Legal Review: Workplace Retaliation Has Doubled, Says Ethics & Compliance Initiative

By employment law attorney Tom Spiggle, who is barred and practices in the state of Virginia, with The Spiggle Law Firm.

More than ever before, US businesses are reporting wrongdoing, with a corresponding increase in retaliation against the employee who reports it, according to the Global Business Ethics Survey (GBES), the 11th biannual survey given by the Ethics & Compliance Initiative’s (ECI) headquartered in Arlington, VA.

The GBES attempts to analyze business practices and track misconduct in the workplace and patterns in reporting misconduct and retaliation against employees.

A survey was taken in December analyzing 5,000 employees in the US and another was given to workers in other countries.

In March, ECI announced that over the last two years, this rate has doubled. Sixty-nine percent of American employees said that they have reported misconduct at their workplace. However, 44% of those employees who responded to the survey said that their employer has retaliated against them for reporting this information; this rate was only 22% five years ago.

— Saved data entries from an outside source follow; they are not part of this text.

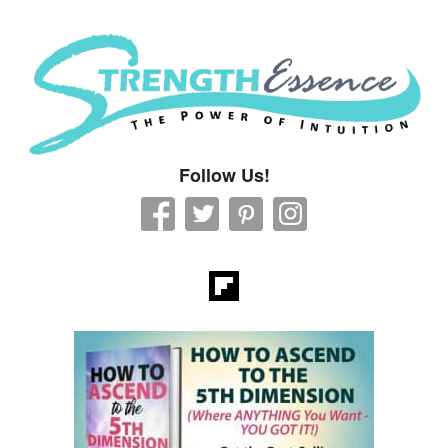
Strength Essence
Follow Us!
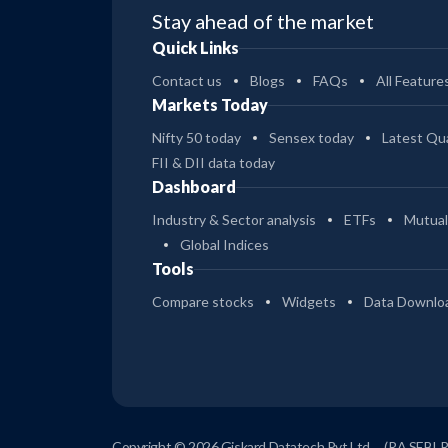
Stay ahead of the market
Quick Links
Contact us
Blogs
FAQs
All Feature
Markets Today
Nifty 50 today
Sensex today
Latest Qua
FII & DII data today
Dashboard
Industry & Sector analysis
ETFs
Mutual
Global Indices
Tools
Compare stocks
Widgets
Data Downlo
Copyright © 2026 Giskard Datatech Pvt Ltd
(RA SEBI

Retaliation against an employee occurs when an employee reports an incidence of discrimination, unsafe environments or illegal activity and the employer then acts in a way that threatens, fires, demotes, discriminates or otherwise acts in a hostile way against that employee as a direct result of that reporting.

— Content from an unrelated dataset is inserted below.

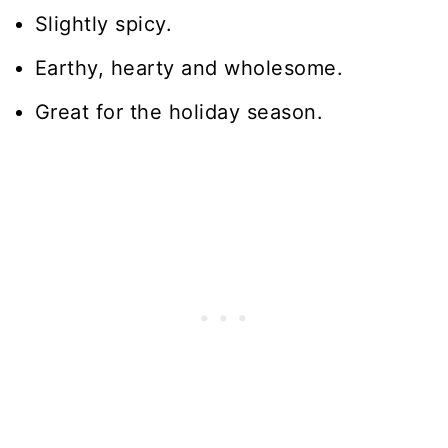
Slightly spicy.
Earthy, hearty and wholesome.
Great for the holiday season.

Although retaliation is prohibited in the US against employees, it is difficult to prove a causal connection between the employee’s action and the employer’s subsequent behavior.

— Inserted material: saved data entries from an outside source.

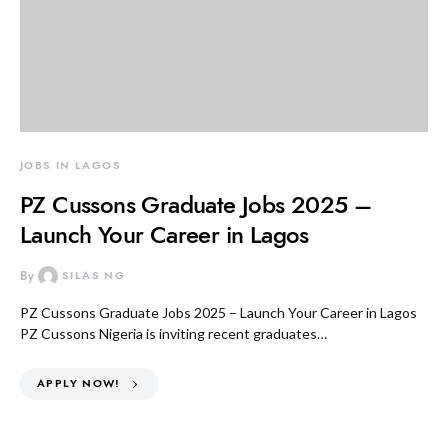
JOBS IN LAGOS
PZ Cussons Graduate Jobs 2025 –
Launch Your Career in Lagos
By
SILAS NG
PZ Cussons Graduate Jobs 2025 – Launch Your Career in Lagos
PZ Cussons Nigeria is inviting recent graduates…
APPLY NOW!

“This survey shows that employers still need to be aware of workplace misconduct and strengthen ethical standards in their organizations. Unethical behavior is on the rise in workplaces around the globe,” said Tom Spiggle, Principal at The Spiggle Law Firm located in Washington, D.C. “Employees have the right to be compensated and bring employment claims against their employers when unethical behavior persists, and employers punish workers for reporting unethical and even illegal behavior.”

In addition, ECI surveyed 18,000 employees globally in 18 countries. They found that 40% of employees worldwide reported a weak ethical culture in their workplace, and 16% still felt pressure to compromise ethical standards. However, the rate of observed misconduct has decreased in the past five years to 15%.

Some findings include that India has both the highest rate of reporting of observed misconduct (82%) and the highest rate of retaliation against people who reported this misconduct (74%). 46% of employees in Brazil report pressure to compromise ethical standards (46%), the highest rate, while only 10% in Spain do, the lowest rate.